# [What you should do]
In the records below, find the line containing "parents to get". Restate it and all the lines after it exactly, and omit the rest.

# [Exercise input]
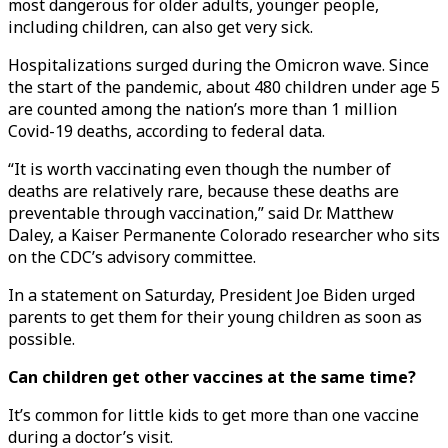
most dangerous for older adults, younger people,
including children, can also get very sick.
Hospitalizations surged during the Omicron wave. Since
the start of the pandemic, about 480 children under age 5
are counted among the nation’s more than 1 million
Covid-19 deaths, according to federal data.
“It is worth vaccinating even though the number of
deaths are relatively rare, because these deaths are
preventable through vaccination,” said Dr. Matthew
Daley, a Kaiser Permanente Colorado researcher who sits
on the CDC’s advisory committee.
In a statement on Saturday, President Joe Biden urged
parents to get them for their young children as soon as
possible.
Can children get other vaccines at the same time?
It’s common for little kids to get more than one vaccine
during a doctor’s visit.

# [Written response]
parents to get them for their young children as soon as
possible.
Can children get other vaccines at the same time?
It’s common for little kids to get more than one vaccine
during a doctor’s visit.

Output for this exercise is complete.